They’re all under one roof.
Who sets the price?
Historically, the real estate sector, and in particular the listed real estate, was regarded as a single asset class and generalist investors (ie, not real estate specialists) typically increased weightings ahead of what they perceived to be the next upswing in the real estate cycle, with a view to trying to exit at or close to the top of the cycle before the tsunami of leverage-induced value destruction wiped out their previous gains. As a result, the influence of (active and passive) generalists entering, or exiting, the sector en masse has led to them becoming de facto price setters. This flow of funds can result in temporary dislocation of pricing away from the traditional anchor of NAV, as they are more concerned about the real estate weighting relative to the other 10 equity sectors rather than the pricing of real estate securities, relative to the underlying assets (the parallel asset pricing model). That is the domain of the property specialists who are looking at the relative valuation of each stock to its forecast NAV, adjusted for idiosyncrasies such as goodwill. They will then adjust the weighting of their holding in that stock relative to their fund’s benchmark (typically EPRA) index. They will typically have a very informed and nuanced view of each underlying portfolios growth prospect and their own adjusted NAV forecast will be the most common valuation tool.
When two worlds collide
The views of generalists and specialists can be aligned (eg, logistics and residential since 2017) or they can differ widely (eg, offices post lockdown – though whether we are post pandemic remains a moot point). If you speak to a generalist, their view is that whatever the nuances, aggregate demand for new office space is unlikely to increase, the outlook is uncertain and the slightest hint of further Covid-related restrictions would hit sentiment, therefore it is for them a sector best avoided due to a lack of clear line of sight.
If you speak to a specialist, you will receive a much more detailed and granular response regarding potential winners and losers in the space based on the company’s strategic response, price setting power and financial strength/flexibility. Given as mentioned that generalists are the price setters, in this case either by selling or not buying, the prices of listed office landlords has drifted away from the value of their underlying assets. In this case this relative mis-pricing is starting to be addressed by M&A activity, most notably from Brookfield’s Pacman approach to hoovering up the (unwanted by generalist) office sector at attractive prices (for a specific real estate investor).
Permanent, but specific and dynamic allocations?
However, it should be noted that there is an increasing trend (many multi-asset funds have always adopted this approach) from generalists, driven by the move towards solutions and theme-based investing to think of the sector not as one, but as a series of investment characteristics, all with asset backing. Obviously, as we speak, inflation protection is the current priority, but there are many others, such as secure cash flows (long income REITs), beneficiaries of demographic trends (healthcare and residential REITs), future-proof/tech-related stocks (data centre and cell tower REITs). As a result, many generalists are now maintaining a more permanent , but dynamic, allocation to the sector by virtue of a bottom-up approach, identifying individual, specialist stocks for exposure to certain themes and characteristics, rather than allocating a weighting to the largest diversified stocks merely for exposure to the sector. It should be noted that weighting to these themes will alter according to how it is playing out in terms of relative equity market importance and performance, rather than specific company pricing relative to NAV.
Implications
So, what does this all mean? I think there are a number of conclusions:
Some companies will increasingly focus on identifying the ‘investment solution’ they are providing and the key drivers to their performance in their presentations rather than assuming that a historical collection of diversified real estate assets which may or may not have outperformed MSCI/IPD is an attractive proposition to generalist investors.

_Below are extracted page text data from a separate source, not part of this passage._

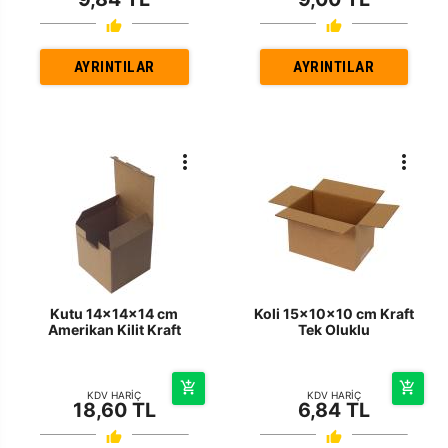
AYRINTILAR
AYRINTILAR
Kutu 14x14x14 cm
Koli 15x10x10 cm Kraft
Amerikan Kilit Kraft
Tek Oluklu
KDV HARİÇ
KDV HARİÇ
18,60 TL
6,84 TL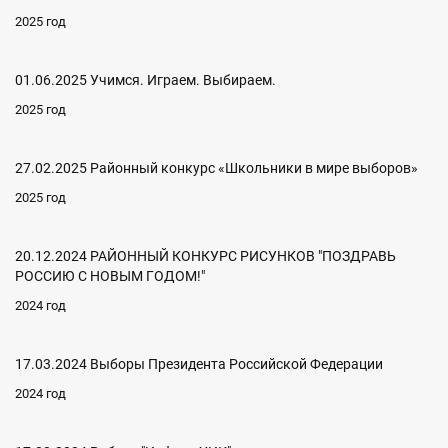
2025 год
01.06.2025 Учимся. Играем. Выбираем.
2025 год
27.02.2025 Районный конкурс «Школьники в мире выборов»
2025 год
20.12.2024 РАЙОННЫЙ КОНКУРС РИСУНКОВ "ПОЗДРАВЬ
РОССИЮ С НОВЫМ ГОДОМ!"
2024 год
17.03.2024 Выборы Президента Российской Федерации
2024 год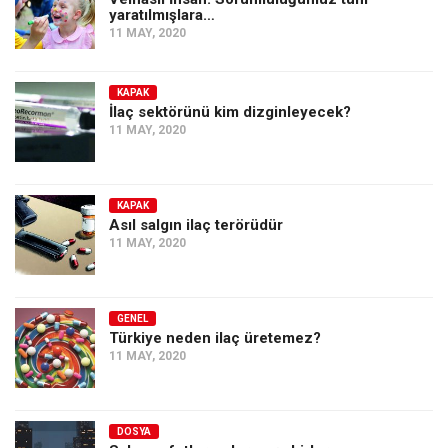
yaratılmışlara…
11 MAY, 2020
KAPAK
İlaç sektörünü kim dizginleyecek?
11 MAY, 2020
KAPAK
Asıl salgın ilaç terörüdür
11 MAY, 2020
GENEL
Türkiye neden ilaç üretemez?
11 MAY, 2020
DOSYA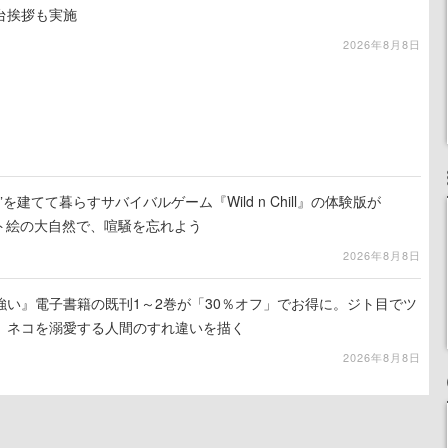
台挨拶も実施
2026年8月8日
を建てて暮らすサバイバルゲーム『Wild n Chill』の体験版が
ット絵の大自然で、喧騒を忘れよう
2026年8月8日
強い』電子書籍の既刊1～2巻が「30％オフ」でお得に。ジト目でツ
、ネコを溺愛する人間のすれ違いを描く
2026年8月8日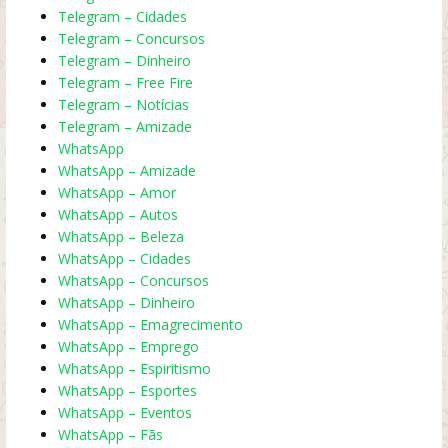
Telegram – Cidades
Telegram – Concursos
Telegram – Dinheiro
Telegram – Free Fire
Telegram – Notícias
Telegram – Amizade
WhatsApp
WhatsApp – Amizade
WhatsApp – Amor
WhatsApp – Autos
WhatsApp – Beleza
WhatsApp – Cidades
WhatsApp – Concursos
WhatsApp – Dinheiro
WhatsApp – Emagrecimento
WhatsApp – Emprego
WhatsApp – Espiritismo
WhatsApp – Esportes
WhatsApp – Eventos
WhatsApp – Fãs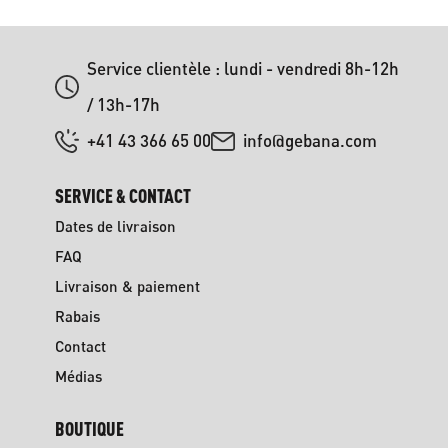
Service clientèle : lundi - vendredi 8h-12h
/ 13h-17h
+41 43 366 65 00
info@gebana.com
SERVICE & CONTACT
Dates de livraison
FAQ
Livraison & paiement
Rabais
Contact
Médias
BOUTIQUE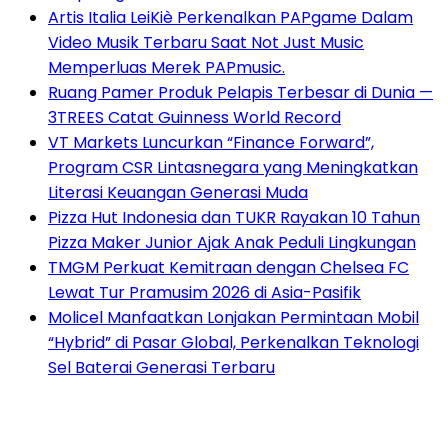
Artis Italia LeiKiè Perkenalkan PAPgame Dalam
Video Musik Terbaru Saat Not Just Music
Memperluas Merek PAPmusic.
Ruang Pamer Produk Pelapis Terbesar di Dunia —
3TREES Catat Guinness World Record
VT Markets Luncurkan “Finance Forward”,
Program CSR Lintasnegara yang Meningkatkan
Literasi Keuangan Generasi Muda
Pizza Hut Indonesia dan TUKR Rayakan 10 Tahun
Pizza Maker Junior Ajak Anak Peduli Lingkungan
TMGM Perkuat Kemitraan dengan Chelsea FC
Lewat Tur Pramusim 2026 di Asia-Pasifik
Molicel Manfaatkan Lonjakan Permintaan Mobil
“Hybrid” di Pasar Global, Perkenalkan Teknologi
Sel Baterai Generasi Terbaru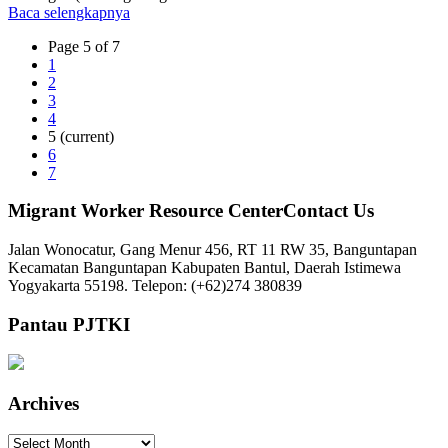
Baca selengkapnya
Page 5 of 7
1
2
3
4
5
(current)
6
7
Migrant Worker Resource CenterContact Us
Jalan Wonocatur, Gang Menur 456, RT 11 RW 35, Banguntapan
Kecamatan Banguntapan Kabupaten Bantul, Daerah Istimewa
Yogyakarta 55198. Telepon: (+62)274 380839
Pantau PJTKI
Archives
Archives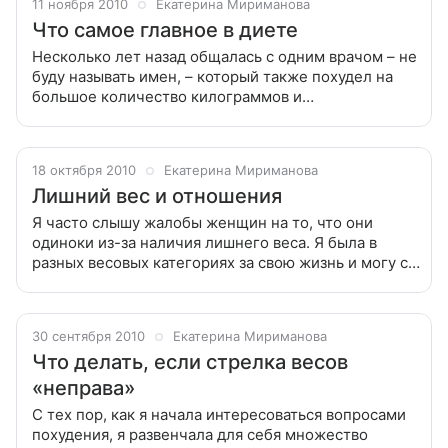
11 ноября 2010
Екатерина Мириманова
Что самое главное в диете
Несколько лет назад общалась с одним врачом – не
буду называть имен, – который также похудел на
большое количество килограммов и
позиционировал свою систему как единственную
правильную. Он позволял не очень уважительно
18 октября 2010
Екатерина Мириманова
Лишний вес и отношения
Я часто слышу жалобы женщин на то, что они
одиноки из-за наличия лишнего веса. Я была в
разных весовых категориях за свою жизнь и могу с
уверенностью сказать, что наше внутреннее
счастье никак не зависит от внешнего
30 сентября 2010
Екатерина Мириманова
Что делать, если стрелка весов
«неправа»
С тех пор, как я начала интересоваться вопросами
похудения, я развенчала для себя множество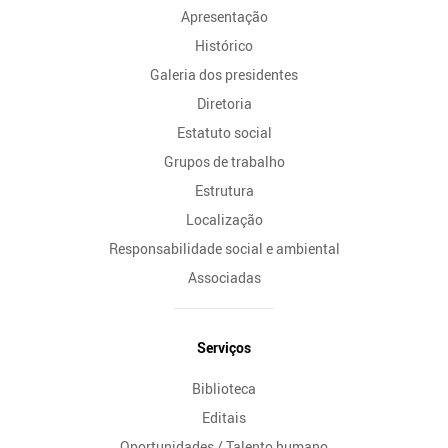
Apresentação
Histórico
Galeria dos presidentes
Diretoria
Estatuto social
Grupos de trabalho
Estrutura
Localização
Responsabilidade social e ambiental
Associadas
Serviços
Biblioteca
Editais
Oportunidades / Talento humano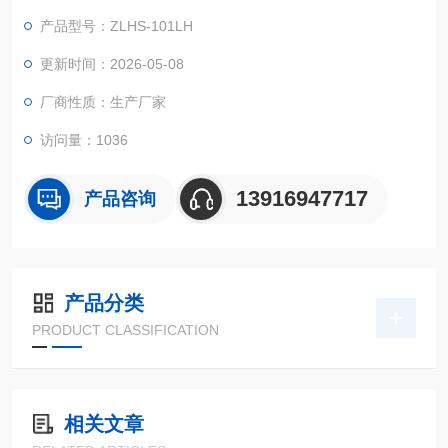
据，传至温、湿度控制器（微型信息处理器）进行编辑处理，下
产品型号：ZLHS-101LH
达调温调湿指令，通过空气加热单元、冷凝管以及水槽内加热蒸
发单元的共同完成。 恒温恒湿试验箱操作的费用是多少
更新时间：2026-05-08
厂商性质：生产厂家
访问量：1036
13916947717
产品咨询
产品分类
PRODUCT CLASSIFICATION
相关文章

As we move away from pure buy and hold capital growth strategies towards cashflow/income-based strategies which require operational input and CapEx there are likely to be additional valuation measures used in conjunction with NAV. This would allow comparison of real estate stocks with other equity sectors in the same themed cluster.
As we have seen with the growth of alternative sector REITs, particularly in the US, capital raising will not be a problem for those REITs which have a strategy, which is easy to understand for generalists and can be linked to, and valued alongside, non real estate stocks with exposure to the same area.
There is work to be done on demonstrating to generalist investors how all (OK, let’s be conservative, most of) their investment criteria can be met within the listed real estate sector, by identifying individual stocks rather than allocating a general allocation.